Much like Green Book, Bohemian Rhapsody is a controversial choice for any major award. For starters, the film was initially directed by Bryan Singer, who has been accused of sexual abuse and misconduct, as reported by IndieWire. (He has denied all allegations.) The director was eventually fired and replaced with Dexter Fletcher partway through the project. Sources told The Hollywood Reporter that it was due to his erratic behavior. In a statement to the publication, Singer claimed that he had asked the studio for leave to visit a sick parent, but was denied, and that all reports of tension between him and star Rami Malek were "an exaggeration of a few creative differences that were quickly resolved." He is still credited as the film's director, though Singer was not at the Golden Globes and was not thanked by anyone in the Bohemian Rhapsody camp.

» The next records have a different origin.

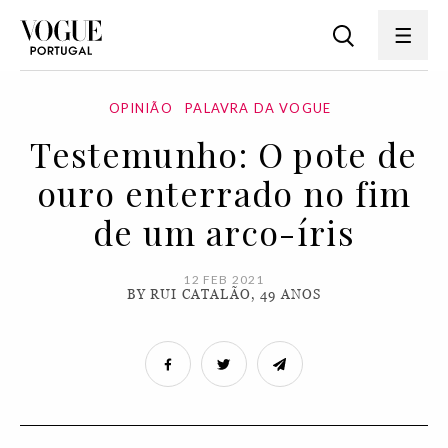
OPINIÃO
PALAVRA DA VOGUE
Testemunho: O pote de
ouro enterrado no fim
de um arco-íris
12 FEB 2021
BY RUI CATALÃO, 49 ANOS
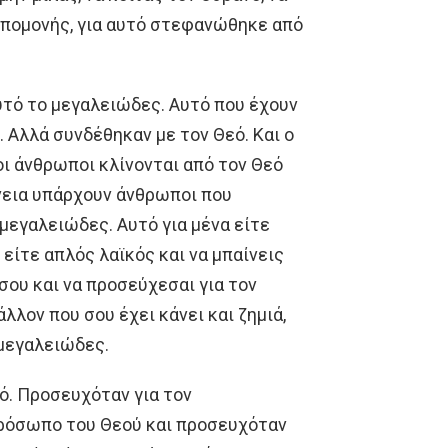
 υπομονής, για αυτό στεφανώθηκε από
Αυτό το μεγαλειώδες. Αυτό που έχουν
ν. Αλλά συνδέθηκαν με τον Θεό. Και ο
οι άνθρωποι κλίνονται από τον Θεό
νεια υπάρχουν άνθρωποι που
 μεγαλειώδες. Αυτό για μένα είτε
, είτε απλός λαϊκός και να μπαίνεις
σου και να προσεύχεσαι για τον
λλον που σου έχει κάνει και ζημιά,
 μεγαλειώδες.
ό. Προσευχόταν για τον
 πρόσωπο του Θεού και προσευχόταν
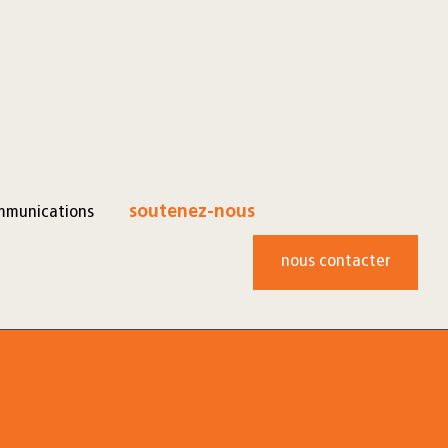
mmunications
soutenez-nous
nous contacter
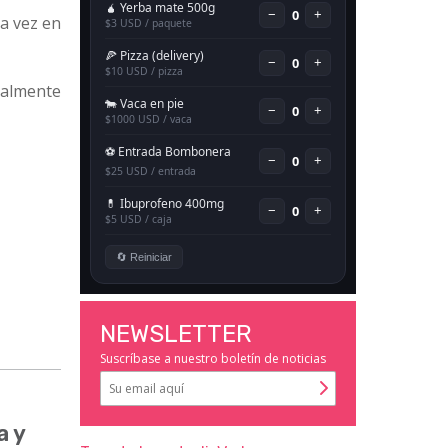
ta vez en
ialmente
NEWSLETTER
Suscríbase a nuestro boletín de noticias
a y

But another major issue with the biopic is how Freddie Mercury’s story was told. Many facts were changed for the narrative, including the timeline of Mercury's AIDS diagnosis and why and when he went solo. Bohemian Rhapsody also leaves out many important aspects of his identity, including a deeper exploration of his Indian Parsi roots, which are only mentioned in passing.

Los Angeles Times noted how Bohemian Rhapsody missed the opportunity to delve deeper into Mercury’s ethnicity and what it meant to have an Indian man become one of the biggest rock icons. “And what about Mercury’s ethnicity and faith? Where did this enigmatic artist come from? Who are the people who raised him? And did he change his name because he was ashamed of his roots, as the aforementioned scene suggests? While largely missing from Bohemian Rhapsody, those facets of his life are thoroughly captured in multiple biographies,” wrote LA Times writer Ashley Lee.

Black Panther, directed by Ryan Coogler and written by Coogler and Joe Robert Cole, wasn’t the only film made by and starring people of color to lose to Bohemian Rhapsody, either. Barry Jenkins’ If Beale Street Could Talk and Spike Lee’s BlacKkKlansman also lost in the same category. BlacKkKlansman was nominated for four awards, yet lost all of them. And If Beale Street Could Talk took one of the two awards given to women of color on Sunday night, with star Regina King winning Best Performance by an Actress in a Supporting Role in any Motion Picture. It was well-deserved, and showed some momentum for Beale Street, but that win also highlighted the lack of people of color taking the stage to claim awards.

It’s a big achievement to have so many films helmed by people of color be nominated for Golden Globes, and potentially also receive Academy Award nominations. But being nominated is not enough if most winners are still white. It’s time for Hollywood to properly recognize how important it is for people of color to have a part in telling their own stories and changing the industry, since their success has already proven that fans crave stories they can identify with.